Web Scraping software mainly falls in to 2 categories.
- 1. Those which run from the cloud and which can be accessed via browsers or browser extensions.
- 2. Those which are installed and run locally from your computer.
Let's see the various points which you should consider while selecting a desktop (local) or cloud based web scraping solution.
1. Cross Platform
Cloud scraping services are usually configured via browser extensions (example: Google Chrome extension) and the actual scraping process happens in the cloud/server. So they can be configured and accessed from any platform (Windows, Linux, Mac, Web, Mobile) and from any location.
But local web scraping software are installed and run locally from your PC / Mac. Your PC / Mac needs to be running for web scraping to happen.
There is a workaround to run web scraping software from the cloud. Using cloud OS instances (example: Amazon AWS Windows Instance (EC2)), you can install and run web scraping software from the cloud. Know more.
2. IP blocking
One of the main challenges in web scraping is to avoid getting blocked by web servers. This is more of a challenge to cloud based solutions than to desktop web scraping software. Since each individual user's PC or Mac has its own unique IP, the chances of them getting blocked outright by websites are very low.

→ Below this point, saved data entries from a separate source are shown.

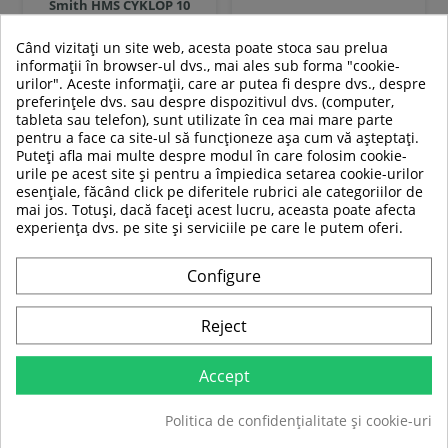
Smith HMS CYKLOP 10
Când vizitați un site web, acesta poate stoca sau prelua
39 319,00 RON
2 889,00 RON
informații în browser-ul dvs., mai ales sub forma "cookie-
30 988,99 RON
2 279,00 RON
urilor". Aceste informații, care ar putea fi despre dvs., despre
preferințele dvs. sau despre dispozitivul dvs. (computer,
In stoc
In stoc
tableta sau telefon), sunt utilizate în cea mai mare parte
pentru a face ca site-ul să funcționeze așa cum vă așteptați.
Puteți afla mai multe despre modul în care folosim cookie-
Adauga in cos
Adauga in cos
urile pe acest site și pentru a împiedica setarea cookie-urilor
esențiale, făcând click pe diferitele rubrici ale categoriilor de
Compara
Compara
mai jos. Totuși, dacă faceți acest lucru, aceasta poate afecta
experiența dvs. pe site și serviciile pe care le putem oferi.
SUPER
PRET
Configure
-21%
Reject
Accept
Politica de confidențialitate și cookie-uri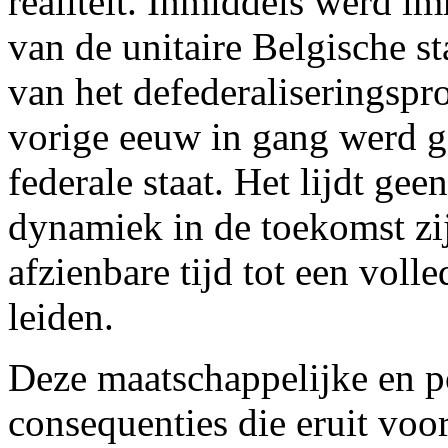
realiteit. Inmiddels werd 
van de unitaire Belgische s
van het defederaliseringspro
vorige eeuw in gang werd g
federale staat. Het lijdt gee
dynamiek in de toekomst zi
afzienbare tijd tot een volle
leiden.
Deze maatschappelijke en po
consequenties die eruit voo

But since cloud scraping solutions have to run scraping tasks for many users from the same server (or set of servers), there is a high chance that websites can block their IP (or set of IPs). So, they will need to continuously use and cycle proxies to avoid detection and this may result in slower scraping speed.

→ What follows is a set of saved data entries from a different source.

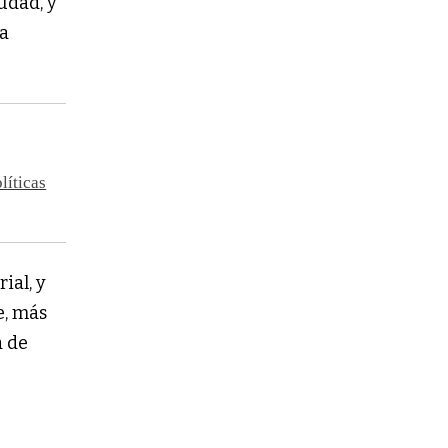
udad, y
a
líticas
ial, y
e, más
a de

3. Control over data, credentials and privacy
With a locally installed web scraping software, the data which you collect stays with you and does not go outside your computer. Also the credentials which you sometimes need to provide to the web scraping software is also kept locally. Whereas in the case of cloud scraping services, the data is first saved in the server and can later be downloaded. Also any sensitive information which you have to provide as part of configuring the scraper will have to be sent to the server. In short, you have more control over your data and privacy while using a local web scraping software.
Web scraping is a relatively resource intensive operation, compared to other normal computational tasks. This is because to correctly extract data from most modern websites, the web scraping software or platform has to run a virtual browser (a full fledged headless (without display) browser) to load pages correctly and perform extraction. This is expensive both in terms of memory (RAM) and processing power (CPU). Since cloud solutions have to run scraping tasks for multiple users, they also need to arrange sufficient infrastructure to support them. Since server costs also increases with this, the monthly plans of most cloud based web scraping services are high, compared to one time license price of locally installed web scraping software.

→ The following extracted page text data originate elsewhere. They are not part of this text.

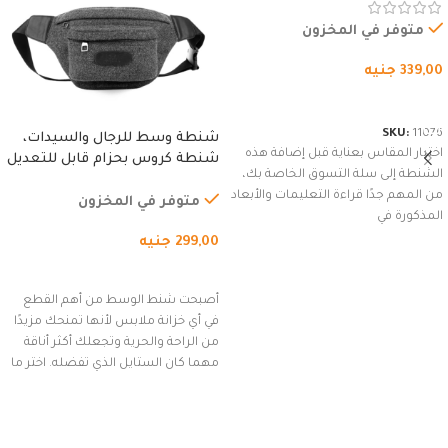
وسوستة.
متوفر في المخزون
339,00
جنيه
شراء المنتج
SKU:
11076
شنطة وسط للرجال والسيدات،
اختيار المقاس بعناية قبل إضافة هذه
شنطة كروس بحزام قابل للتعديل
الشنطة إلى سلة التسوق الخاصة بك،
للاستخدام الخارجي، التمارين،
من المهم جدًا قراءة التعليمات والأبعاد
السفر، الجري العادي، المشي
متوفر في المخزون
المذكورة في
لمسافات طويلة، وركوب الدراجات.
299,00
جنيه
(رمادي)
إضافة إلى السلة
أصبحت شنط الوسط من أهم القطع
في أي خزانة ملابس لأنها تمنحك مزيدًا
من الراحة والحرية وتجعلك أكثر أناقة
مهما كان الستايل الذي تفضله. اختر ما
يناسب ذوقك من مجموعتنا المميزة
التي تضم العديد من الاستايلات
المبتكرة من Dipelle لتتألق بلوك جذاب
وغير التقليدي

Most cloud based data extraction services provide APIs so that developers can write their own code/script to scrape data from websites using their platform. This functionality is absent in local web scraping software.
6. Location specific extraction
The default location used by a locally installed scraping software will be the same as your computer's location. Whereas, in the case of a cloud solution, it may be different. Websites sometimes display data based on the user's location, so there can be difference in the data which you see locally (when you access the website using your browser) v/s the data fetched by a cloud solution (due to change of location). Both local and cloud solutions provide functionality to set custom locations via proxies.
7. Limit on usage
For cloud extraction, there will be usage limit based on your subscription plan. The data which you can scrape or the number of requests you can make may be limited. There may also be limitation on the number of extraction tasks which can be run at the same time, and also on the number of days for which scraped data can be stored in the server. All such limitations are non-existent in local web scraping software. Unlimited amount of data can be extracted since the network and memory expenses are already borne by the user. Also, local solutions mostly allow you to run older versions of the software for life, even after license expiry.
The memory and processing resources in your computer are limited. Whereas it is not limited in the cloud. If you are willing to pay more, you can run more scraping tasks parallelly for larger volume data extraction. In the case of local solutions, there is a limit to the number of parallel mining operations which can be done based on your system resources (RAM, CPU). But if you have multiple computers/laptops and necessary internet bandwidth, you can run web scraping software from each one of them to scale data extraction.